I recognize and acknowledge that there are certain risks of personal injury or property damage related to my participation as a client, and I voluntarily agree to fully assume all of these risks, regardless of severity, that I may sustain as a result of participating in any and all activities connected with or associated with the application by the technician of brow lamination or eyelash lift and/or colouring to my eyebrows or eyelashes using the Brow Lamination or lash lift technique, including, but not limited to: injuries, damages and losses arising out of negligent supervision, tort, contract, products, or any other theory of recovery. I, for myself and my heirs, assigns, personal representatives, and next of kin, expressly waive and release any and all claims, now known or hereafter known, against the Business, and their employees, officers, directors, contractors, and agents of each and all of them (collectively, "Releasees"), on account of personal injury or property damage arising out of or attributable to my participation as a client, whether arising out of the negligence of any Releasees or otherwise. I covenant not to make or bring any such claim against any Releasee, and forever release and discharge all Releasees from liability under such claims. All matters arising out of or relating to this waiver and release shall be governed by and construed in accordance with the internal laws of Ontario without giving effect to any choice or conflict of law provision or rule (whether of Ontario or any other jurisdiction). Any claim or cause of action arising under this waiver and release may be brought only in the federal and Provincial courts located in Ontario, Canada and I consent to the exclusive jurisdiction of such courts.
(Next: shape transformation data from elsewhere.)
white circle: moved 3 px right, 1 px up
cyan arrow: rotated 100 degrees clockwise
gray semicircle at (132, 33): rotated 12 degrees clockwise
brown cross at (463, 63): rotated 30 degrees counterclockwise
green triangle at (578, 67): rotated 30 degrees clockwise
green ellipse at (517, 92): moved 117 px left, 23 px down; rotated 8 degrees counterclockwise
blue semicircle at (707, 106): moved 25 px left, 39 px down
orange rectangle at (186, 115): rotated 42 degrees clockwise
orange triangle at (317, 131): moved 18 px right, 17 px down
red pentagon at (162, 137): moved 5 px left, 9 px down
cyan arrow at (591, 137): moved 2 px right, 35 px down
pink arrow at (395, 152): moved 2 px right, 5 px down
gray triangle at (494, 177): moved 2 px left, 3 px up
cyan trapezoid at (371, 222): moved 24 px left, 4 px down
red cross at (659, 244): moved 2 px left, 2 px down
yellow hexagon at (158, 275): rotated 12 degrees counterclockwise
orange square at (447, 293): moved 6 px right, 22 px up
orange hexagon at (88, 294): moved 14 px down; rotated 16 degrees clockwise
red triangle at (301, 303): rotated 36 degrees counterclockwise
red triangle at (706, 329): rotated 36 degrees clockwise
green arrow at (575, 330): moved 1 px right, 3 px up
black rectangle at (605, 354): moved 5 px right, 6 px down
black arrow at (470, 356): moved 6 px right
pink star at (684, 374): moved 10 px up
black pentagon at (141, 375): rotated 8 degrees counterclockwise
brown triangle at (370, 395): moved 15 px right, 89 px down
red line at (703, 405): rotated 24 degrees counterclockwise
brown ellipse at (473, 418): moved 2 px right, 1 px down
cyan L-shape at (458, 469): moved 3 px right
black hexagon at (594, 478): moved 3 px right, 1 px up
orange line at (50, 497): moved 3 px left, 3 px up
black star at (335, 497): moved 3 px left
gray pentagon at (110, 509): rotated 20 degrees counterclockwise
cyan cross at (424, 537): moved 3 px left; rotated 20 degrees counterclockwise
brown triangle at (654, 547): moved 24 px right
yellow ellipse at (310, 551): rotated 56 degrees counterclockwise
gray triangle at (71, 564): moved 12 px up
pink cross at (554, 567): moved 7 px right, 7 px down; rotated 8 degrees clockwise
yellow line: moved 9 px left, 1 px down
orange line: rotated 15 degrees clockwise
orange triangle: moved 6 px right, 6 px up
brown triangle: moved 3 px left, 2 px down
I understand that this waiver and release is intended to be as broad and inclusive as permitted by law and that if any portion hereof is held invalid, I agree that the balance shall continue in full legal force and effect. I further agree that if this waiver and release is not valid in Ontario, Canada, it shall be construed as a covenant not to sue anytime, anywhere and for any reason. *
I Agree
I HAVE READ THE INFORMATION IN THIS WAIVER THOROUGHLY. I UNDERSTAND THAT I HAVE GIVEN UP SUBSTANTIAL RIGHTS BY SIGNING IT. I HAVE THE CAPACITY TO PROVIDE INFORMED CONSENT AND I AM SIGNING THIS WAIVER AND RELEASE FREELY AND VOLUNTARILY. *
I Agree
Parent or Guardian's Signature*
Electronic Signature Consent*
By checking here, you are consenting to the use of your electronic signature in lieu of an original signature on paper. You have the right to request that you sign a paper copy instead. By checking here, you are waiving that right. After consent, you may, upon written request to us, obtain a paper copy of an electronic record. No fee will be charged for such copy and no special hardware or software is required to view it. Your agreement to use an electronic signature with us for any documents will continue until such time as you notify us in writing that you no longer wish to use an electronic signature. There is no penalty for withdrawing your consent. You should always make sure that we have a current email address in order to contact you regarding any changes, if necessary.